───── SOURCE DATA ─────

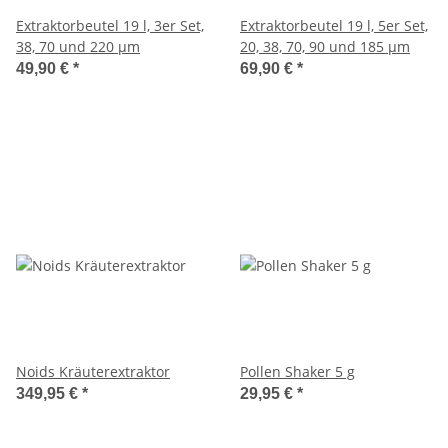
Extraktorbeutel 19 l, 3er Set,
Extraktorbeutel 19 l, 5er Set,
38, 70 und 220 µm
20, 38, 70, 90 und 185 µm
49,90 €
*
69,90 €
*
Noids Kräuterextraktor
Pollen Shaker 5 g
349,95 €
*
29,95 €
*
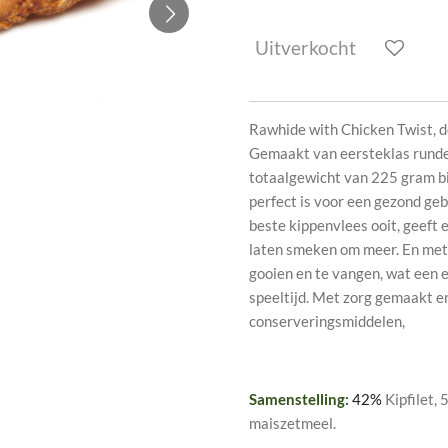
Uitverkocht
Rawhide with Chicken Twist, 
Gemaakt van eersteklas runde
totaalgewicht van 225 gram bi
perfect is voor een gezond ge
beste kippenvlees ooit, geeft e
laten smeken om meer. En met 
gooien en te vangen, wat een 
speeltijd. Met zorg gemaakt e
conserveringsmiddelen,
Samenstelling:
42%
Kipfilet,
maiszetmeel.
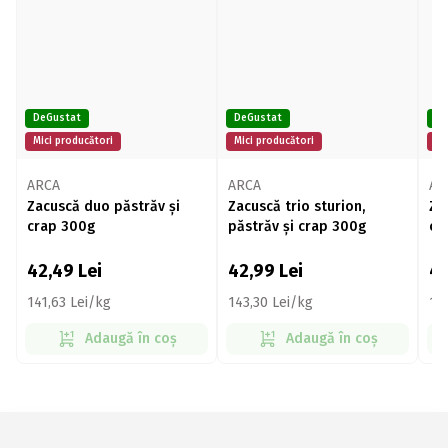
DeGustat
DeGustat
De
Mici producători
Mici producători
Mi
ARCA
ARCA
AR
Zacuscă duo păstrăv și
Zacuscă trio sturion,
Za
crap 300g
păstrăv și crap 300g
cr
42,49
Lei
42,99
Lei
4
141,63 Lei/kg
143,30 Lei/kg
13
Adaugă în coș
Adaugă în coș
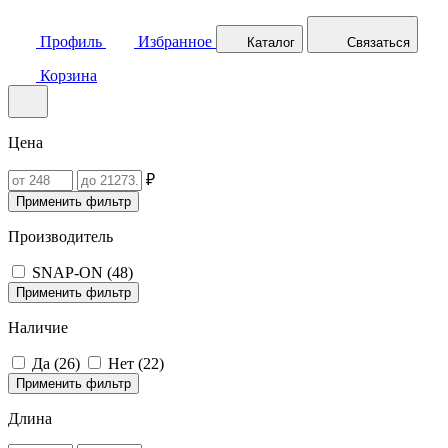
Профиль
Избранное
Каталог
Связаться
Корзина
Цена
₽
Применить фильтр
Производитель
SNAP-ON (
48
)
Применить фильтр
Наличие
Да (
26
)
Нет (
22
)
Применить фильтр
Длина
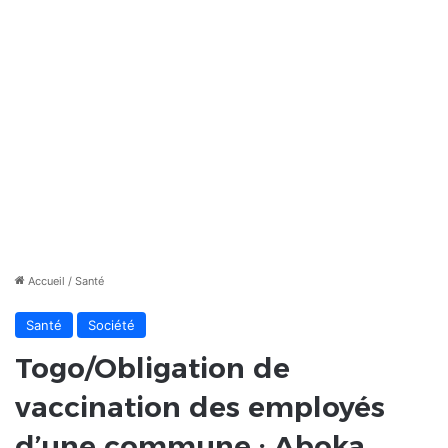
Accueil
/
Santé
Santé
Société
Togo/Obligation de
vaccination des employés
d’une commune : Aboka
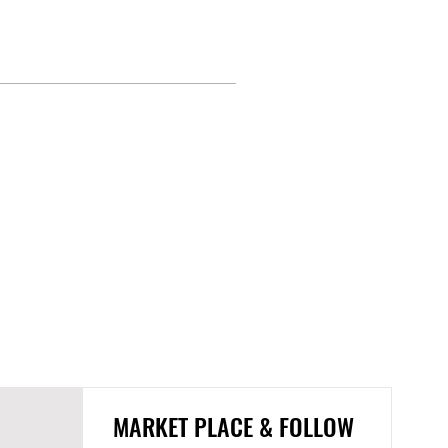
MARKET PLACE & FOLLOW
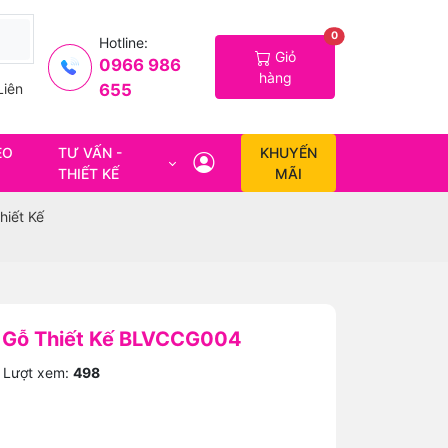
0
Hotline:
Giỏ
0966 986
hàng
655
Liên
EO
TƯ VẤN -
KHUYẾN
THIẾT KẾ
MÃI
hiết Kế
 Gỗ Thiết Kế BLVCCG004
Lượt xem:
498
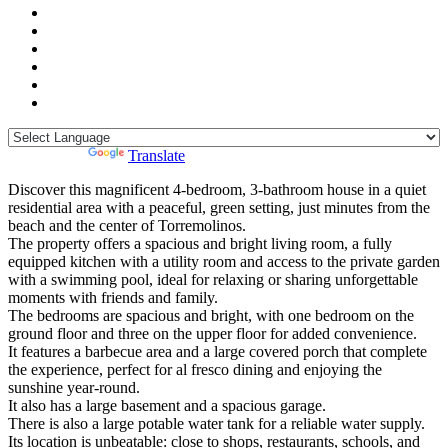
Powered by
Translate
Discover this magnificent 4-bedroom, 3-bathroom house in a quiet
residential area with a peaceful, green setting, just minutes from the
beach and the center of Torremolinos.
The property offers a spacious and bright living room, a fully
equipped kitchen with a utility room and access to the private garden
with a swimming pool, ideal for relaxing or sharing unforgettable
moments with friends and family.
The bedrooms are spacious and bright, with one bedroom on the
ground floor and three on the upper floor for added convenience.
It features a barbecue area and a large covered porch that complete
the experience, perfect for al fresco dining and enjoying the
sunshine year-round.
It also has a large basement and a spacious garage.
There is also a large potable water tank for a reliable water supply.
Its location is unbeatable: close to shops, restaurants, schools, ‌and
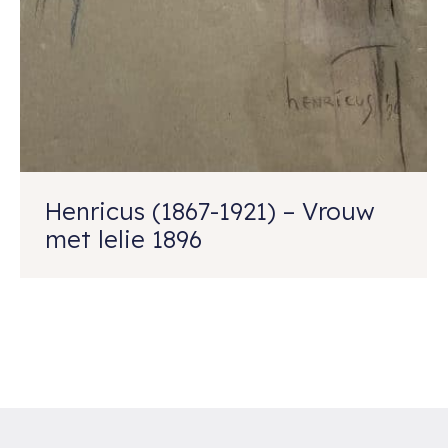
Henricus (1867-1921) – Vrouw
met lelie 1896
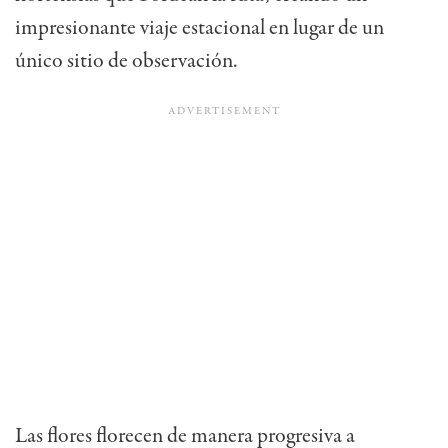
impresionante viaje estacional en lugar de un
único sitio de observación.
Las flores florecen de manera progresiva a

─────

→ YOUR INSTRUCTIONS
The entire listing above is to be copied exactly, with all pictures omitted.

→ RESULT OF THE EXERCISE
Extraktorbeutel 19 l, 3er Set,
Extraktorbeutel 19 l, 5er Set,
38, 70 und 220 µm
20, 38, 70, 90 und 185 µm
49,90 €
*
69,90 €
*
Noids Kräuterextraktor
Pollen Shaker 5 g
349,95 €
*
29,95 €
*
Uitverkocht
Rawhide with Chicken Twist, 
Gemaakt van eersteklas runde
totaalgewicht van 225 gram bi
perfect is voor een gezond ge
beste kippenvlees ooit, geeft e
laten smeken om meer. En met 
gooien en te vangen, wat een 
speeltijd. Met zorg gemaakt e
conserveringsmiddelen,
Samenstelling:
42%
Kipfilet,
maiszetmeel.
DeGustat
DeGustat
De
Mici producători
Mici producători
Mi
ARCA
ARCA
AR
Zacuscă duo păstrăv și
Zacuscă trio sturion,
Za
crap 300g
păstrăv și crap 300g
cr
42,49
Lei
42,99
Lei
4
141,63 Lei/kg
143,30 Lei/kg
13
Adaugă în coș
Adaugă în coș
Профиль
Избранное
Каталог
Связаться
Корзина
Цена
₽
Применить фильтр
Производитель
SNAP-ON (
48
)
Применить фильтр
Наличие
Да (
26
)
Нет (
22
)
Применить фильтр
Длина
Accueil
/
Santé
Santé
Société
Togo/Obligation de
vaccination des employés
d’une commune : Aboka
MARKET PLACE & FOLLOW
0
Hotline:
Giỏ
0966 986
hàng
655
Liên
EO
TƯ VẤN -
KHUYẾN
THIẾT KẾ
MÃI
hiết Kế
 Gỗ Thiết Kế BLVCCG004
Lượt xem:
498
Powered by
Translate
Discover this magnificent 4-bedroom, 3-bathroom house in a quiet
residential area with a peaceful, green setting, just minutes from the
beach and the center of Torremolinos.
The property offers a spacious and bright living room, a fully
equipped kitchen with a utility room and access to the private garden
with a swimming pool, ideal for relaxing or sharing unforgettable
moments with friends and family.
The bedrooms are spacious and bright, with one bedroom on the
ground floor and three on the upper floor for added convenience.
It features a barbecue area and a large covered porch that complete
the experience, perfect for al fresco dining and enjoying the
sunshine year-round.
It also has a large basement and a spacious garage.
There is also a large potable water tank for a reliable water supply.
Its location is unbeatable: close to shops, restaurants, schools, ‌and
Henricus (1867-1921) – Vrouw
met lelie 1896
impresionante viaje estacional en lugar de un
único sitio de observación.
Las flores florecen de manera progresiva a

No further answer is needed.